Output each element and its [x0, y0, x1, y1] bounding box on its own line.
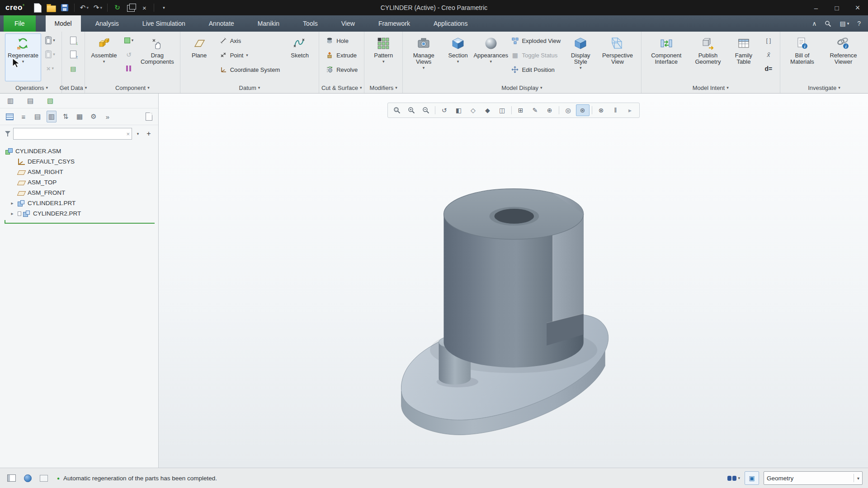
- tree-filter-input[interactable]: [13, 128, 132, 140]
- open-file-button[interactable]: [45, 2, 57, 14]
- tab-manikin[interactable]: Manikin: [249, 15, 288, 32]
- select-items-button[interactable]: ▣: [745, 471, 759, 485]
- redo-button[interactable]: ↷▾: [92, 2, 104, 14]
- annotation-display-button[interactable]: ✎: [528, 104, 542, 116]
- paste-special-button[interactable]: ▾: [42, 47, 58, 61]
- group-label-investigate[interactable]: Investigate▾: [780, 84, 868, 91]
- model-intent-brackets-button[interactable]: [ ]: [760, 33, 777, 47]
- tree-settings-button[interactable]: ⚙: [89, 111, 99, 122]
- tab-file[interactable]: File: [4, 15, 36, 32]
- group-label-model-display[interactable]: Model Display▾: [403, 84, 641, 91]
- drag-components-button[interactable]: Drag Components: [138, 33, 177, 81]
- tab-live-simulation[interactable]: Live Simulation: [133, 15, 194, 32]
- group-label-model-intent[interactable]: Model Intent▾: [642, 84, 780, 91]
- full-screen-button[interactable]: [38, 472, 50, 484]
- display-style-button[interactable]: Display Style ▾: [565, 33, 596, 81]
- hidden-line-button[interactable]: ◇: [467, 104, 480, 116]
- tab-view[interactable]: View: [332, 15, 364, 32]
- close-button[interactable]: ×: [847, 0, 868, 15]
- section-button[interactable]: Section ▾: [442, 33, 474, 81]
- close-window-button[interactable]: ×: [138, 2, 150, 14]
- new-file-button[interactable]: [32, 2, 43, 14]
- display-options-button[interactable]: ▤▾: [840, 20, 849, 27]
- view-normal-button[interactable]: ◎: [561, 104, 575, 116]
- tree-sort-button[interactable]: ⇅: [61, 111, 71, 122]
- assemble-button[interactable]: Assemble ▾: [88, 33, 120, 81]
- tree-item-cylinder1-prt[interactable]: ▸ CYLINDER1.PRT: [0, 198, 158, 208]
- tab-model[interactable]: Model: [46, 15, 81, 32]
- tree-item-cylinder2-prt[interactable]: ▸ CYLINDER2.PRT: [0, 208, 158, 219]
- coordinate-system-button[interactable]: Coordinate System: [216, 62, 283, 77]
- tree-item-asm-right[interactable]: ASM_RIGHT: [0, 167, 158, 177]
- find-button[interactable]: ▾: [727, 472, 740, 484]
- group-label-get-data[interactable]: Get Data▾: [62, 84, 85, 91]
- revolve-button[interactable]: Revolve: [322, 62, 361, 77]
- perspective-view-button[interactable]: Perspective View: [597, 33, 637, 81]
- pattern-button[interactable]: Pattern ▾: [368, 33, 399, 81]
- tab-annotate[interactable]: Annotate: [200, 15, 243, 32]
- help-button[interactable]: ?: [857, 20, 861, 27]
- sketch-button[interactable]: Sketch: [284, 33, 316, 81]
- regenerate-quick-button[interactable]: ↻: [111, 2, 123, 14]
- 3d-model-cylinder-assembly[interactable]: [159, 94, 868, 468]
- maximize-button[interactable]: □: [826, 0, 847, 15]
- tree-item-cylinder-asm[interactable]: CYLINDER.ASM: [0, 146, 158, 156]
- exploded-view-button[interactable]: Exploded View: [508, 33, 564, 48]
- refit-button[interactable]: ↺: [438, 104, 451, 116]
- favorites-tab-button[interactable]: ▧: [45, 95, 55, 107]
- hole-button[interactable]: Hole: [322, 33, 361, 48]
- folder-browser-tab-button[interactable]: ▤: [25, 95, 35, 107]
- save-button[interactable]: [59, 2, 71, 14]
- tree-columns-button[interactable]: ▥: [47, 111, 57, 122]
- tree-overflow-button[interactable]: »: [103, 111, 113, 122]
- toggle-status-button[interactable]: ▦ Toggle Status: [508, 48, 564, 62]
- create-component-button[interactable]: ▾: [121, 33, 137, 47]
- tab-applications[interactable]: Applications: [425, 15, 477, 32]
- dragger-button[interactable]: ⊗: [594, 104, 608, 116]
- zoom-in-button[interactable]: [405, 104, 418, 116]
- get-data-share-button[interactable]: ↑: [65, 47, 81, 61]
- tab-tools[interactable]: Tools: [294, 15, 327, 32]
- model-tree-tab-button[interactable]: ▥: [5, 95, 15, 107]
- add-filter-button[interactable]: +: [144, 128, 154, 139]
- group-label-component[interactable]: Component▾: [85, 84, 180, 91]
- component-interface-button[interactable]: Component Interface: [645, 33, 689, 81]
- insertion-locator[interactable]: [5, 223, 155, 224]
- component-pattern-button[interactable]: [121, 61, 137, 75]
- paste-button[interactable]: ▾: [42, 33, 58, 47]
- pause-button[interactable]: ‖: [609, 104, 623, 116]
- publish-geometry-button[interactable]: Publish Geometry: [689, 33, 727, 81]
- component-refresh-button[interactable]: ↺: [121, 47, 137, 61]
- model-intent-parameters-button[interactable]: x̄: [760, 47, 777, 61]
- import-button[interactable]: ↓: [65, 33, 81, 47]
- expand-arrow-icon[interactable]: ▸: [9, 201, 15, 206]
- tree-filter-button[interactable]: ▦: [75, 111, 85, 122]
- display-style-toggle-button[interactable]: ◧: [452, 104, 466, 116]
- toggle-navigator-button[interactable]: [5, 472, 17, 484]
- group-label-modifiers[interactable]: Modifiers▾: [364, 84, 402, 91]
- family-table-button[interactable]: Family Table: [728, 33, 760, 81]
- minimize-button[interactable]: –: [806, 0, 826, 15]
- point-button[interactable]: Point ▾: [216, 48, 283, 62]
- group-label-datum[interactable]: Datum▾: [180, 84, 319, 91]
- datum-display-button[interactable]: ⊞: [514, 104, 528, 116]
- search-button[interactable]: [825, 20, 831, 27]
- undo-button[interactable]: ↶▾: [78, 2, 90, 14]
- zoom-out-button[interactable]: [419, 104, 433, 116]
- browser-button[interactable]: [22, 472, 33, 484]
- graphics-area[interactable]: ↺ ◧ ◇ ◆ ◫ ⊞ ✎ ⊕ ◎ ⊛ ⊗ ‖ ▸: [159, 94, 868, 468]
- selection-filter-button[interactable]: ⊛: [576, 104, 590, 116]
- expand-all-button[interactable]: ≡: [19, 111, 28, 122]
- tab-analysis[interactable]: Analysis: [86, 15, 128, 32]
- tree-detach-button[interactable]: [144, 111, 154, 122]
- tab-framework[interactable]: Framework: [369, 15, 419, 32]
- regenerate-button[interactable]: Regenerate ▾: [5, 33, 41, 81]
- plane-button[interactable]: Plane: [184, 33, 215, 81]
- collapse-all-button[interactable]: ▤: [33, 111, 42, 122]
- axis-button[interactable]: Axis: [216, 33, 283, 48]
- wireframe-button[interactable]: ◫: [495, 104, 509, 116]
- manage-views-button[interactable]: Manage Views ▾: [406, 33, 441, 81]
- group-label-operations[interactable]: Operations▾: [2, 84, 61, 91]
- model-intent-relations-button[interactable]: d=: [760, 61, 777, 75]
- spin-center-button[interactable]: ⊕: [543, 104, 557, 116]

=-=-=-=-=

## What the task asks
Pictures stay out, and every line of the records is transcribed exactly.

## Result
Output each element and its [x0, y0, x1, y1] bounding box on its own line.
- tree-filter-input[interactable]: [13, 128, 132, 140]
- open-file-button[interactable]: [45, 2, 57, 14]
- tab-manikin[interactable]: Manikin: [249, 15, 288, 32]
- select-items-button[interactable]: ▣: [745, 471, 759, 485]
- redo-button[interactable]: ↷▾: [92, 2, 104, 14]
- annotation-display-button[interactable]: ✎: [528, 104, 542, 116]
- paste-special-button[interactable]: ▾: [42, 47, 58, 61]
- group-label-investigate[interactable]: Investigate▾: [780, 84, 868, 91]
- model-intent-brackets-button[interactable]: [ ]: [760, 33, 777, 47]
- tree-settings-button[interactable]: ⚙: [89, 111, 99, 122]
- tab-file[interactable]: File: [4, 15, 36, 32]
- group-label-model-display[interactable]: Model Display▾: [403, 84, 641, 91]
- drag-components-button[interactable]: Drag Components: [138, 33, 177, 81]
- tab-live-simulation[interactable]: Live Simulation: [133, 15, 194, 32]
- group-label-model-intent[interactable]: Model Intent▾: [642, 84, 780, 91]
- full-screen-button[interactable]: [38, 472, 50, 484]
- display-style-button[interactable]: Display Style ▾: [565, 33, 596, 81]
- hidden-line-button[interactable]: ◇: [467, 104, 480, 116]
- tab-view[interactable]: View: [332, 15, 364, 32]
- close-button[interactable]: ×: [847, 0, 868, 15]
- section-button[interactable]: Section ▾: [442, 33, 474, 81]
- close-window-button[interactable]: ×: [138, 2, 150, 14]
- new-file-button[interactable]: [32, 2, 43, 14]
- display-options-button[interactable]: ▤▾: [840, 20, 849, 27]
- view-normal-button[interactable]: ◎: [561, 104, 575, 116]
- tree-sort-button[interactable]: ⇅: [61, 111, 71, 122]
- assemble-button[interactable]: Assemble ▾: [88, 33, 120, 81]
- tree-item-cylinder1-prt[interactable]: ▸ CYLINDER1.PRT: [0, 198, 158, 208]
- tab-model[interactable]: Model: [46, 15, 81, 32]
- tree-item-cylinder2-prt[interactable]: ▸ CYLINDER2.PRT: [0, 208, 158, 219]
- coordinate-system-button[interactable]: Coordinate System: [216, 62, 283, 77]
- tree-item-asm-right[interactable]: ASM_RIGHT: [0, 167, 158, 177]
- find-button[interactable]: ▾: [727, 472, 740, 484]
- group-label-get-data[interactable]: Get Data▾: [62, 84, 85, 91]
- revolve-button[interactable]: Revolve: [322, 62, 361, 77]
- perspective-view-button[interactable]: Perspective View: [597, 33, 637, 81]
- pattern-button[interactable]: Pattern ▾: [368, 33, 399, 81]
- tab-annotate[interactable]: Annotate: [200, 15, 243, 32]
- help-button[interactable]: ?: [857, 20, 861, 27]
- sketch-button[interactable]: Sketch: [284, 33, 316, 81]
- regenerate-quick-button[interactable]: ↻: [111, 2, 123, 14]
- 3d-model-cylinder-assembly[interactable]: [159, 94, 868, 468]
- maximize-button[interactable]: □: [826, 0, 847, 15]
- tree-item-cylinder-asm[interactable]: CYLINDER.ASM: [0, 146, 158, 156]
- exploded-view-button[interactable]: Exploded View: [508, 33, 564, 48]
- refit-button[interactable]: ↺: [438, 104, 451, 116]
- favorites-tab-button[interactable]: ▧: [45, 95, 55, 107]
- hole-button[interactable]: Hole: [322, 33, 361, 48]
- folder-browser-tab-button[interactable]: ▤: [25, 95, 35, 107]
- save-button[interactable]: [59, 2, 71, 14]
- tree-columns-button[interactable]: ▥: [47, 111, 57, 122]
- tree-overflow-button[interactable]: »: [103, 111, 113, 122]
- toggle-status-button[interactable]: ▦ Toggle Status: [508, 48, 564, 62]
- create-component-button[interactable]: ▾: [121, 33, 137, 47]
- tab-applications[interactable]: Applications: [425, 15, 477, 32]
- dragger-button[interactable]: ⊗: [594, 104, 608, 116]
- zoom-in-button[interactable]: [405, 104, 418, 116]
- get-data-share-button[interactable]: ↑: [65, 47, 81, 61]
- tab-tools[interactable]: Tools: [294, 15, 327, 32]
- model-tree-tab-button[interactable]: ▥: [5, 95, 15, 107]
- add-filter-button[interactable]: +: [144, 128, 154, 139]
- group-label-component[interactable]: Component▾: [85, 84, 180, 91]
- component-interface-button[interactable]: Component Interface: [645, 33, 689, 81]
- insertion-locator[interactable]: [5, 223, 155, 224]
- component-pattern-button[interactable]: [121, 61, 137, 75]
- paste-button[interactable]: ▾: [42, 33, 58, 47]
- pause-button[interactable]: ‖: [609, 104, 623, 116]
- publish-geometry-button[interactable]: Publish Geometry: [689, 33, 727, 81]
- component-refresh-button[interactable]: ↺: [121, 47, 137, 61]
- model-intent-parameters-button[interactable]: x̄: [760, 47, 777, 61]
- import-button[interactable]: ↓: [65, 33, 81, 47]
- expand-arrow-icon[interactable]: ▸: [9, 201, 15, 206]
- tree-filter-button[interactable]: ▦: [75, 111, 85, 122]
- display-style-toggle-button[interactable]: ◧: [452, 104, 466, 116]
- toggle-navigator-button[interactable]: [5, 472, 17, 484]
- group-label-modifiers[interactable]: Modifiers▾: [364, 84, 402, 91]
- family-table-button[interactable]: Family Table: [728, 33, 760, 81]
- minimize-button[interactable]: –: [806, 0, 826, 15]
- point-button[interactable]: Point ▾: [216, 48, 283, 62]
- group-label-datum[interactable]: Datum▾: [180, 84, 319, 91]
- datum-display-button[interactable]: ⊞: [514, 104, 528, 116]
- search-button[interactable]: [825, 20, 831, 27]
- undo-button[interactable]: ↶▾: [78, 2, 90, 14]
- zoom-out-button[interactable]: [419, 104, 433, 116]
- browser-button[interactable]: [22, 472, 33, 484]
- graphics-area[interactable]: ↺ ◧ ◇ ◆ ◫ ⊞ ✎ ⊕ ◎ ⊛ ⊗ ‖ ▸: [159, 94, 868, 468]
- selection-filter-button[interactable]: ⊛: [576, 104, 590, 116]
- expand-all-button[interactable]: ≡: [19, 111, 28, 122]
- tab-analysis[interactable]: Analysis: [86, 15, 128, 32]
- tree-detach-button[interactable]: [144, 111, 154, 122]
- tab-framework[interactable]: Framework: [369, 15, 419, 32]
- regenerate-button[interactable]: Regenerate ▾: [5, 33, 41, 81]
- plane-button[interactable]: Plane: [184, 33, 215, 81]
- collapse-all-button[interactable]: ▤: [33, 111, 42, 122]
- axis-button[interactable]: Axis: [216, 33, 283, 48]
- wireframe-button[interactable]: ◫: [495, 104, 509, 116]
- manage-views-button[interactable]: Manage Views ▾: [406, 33, 441, 81]
- group-label-operations[interactable]: Operations▾: [2, 84, 61, 91]
- model-intent-relations-button[interactable]: d=: [760, 61, 777, 75]
- spin-center-button[interactable]: ⊕: [543, 104, 557, 116]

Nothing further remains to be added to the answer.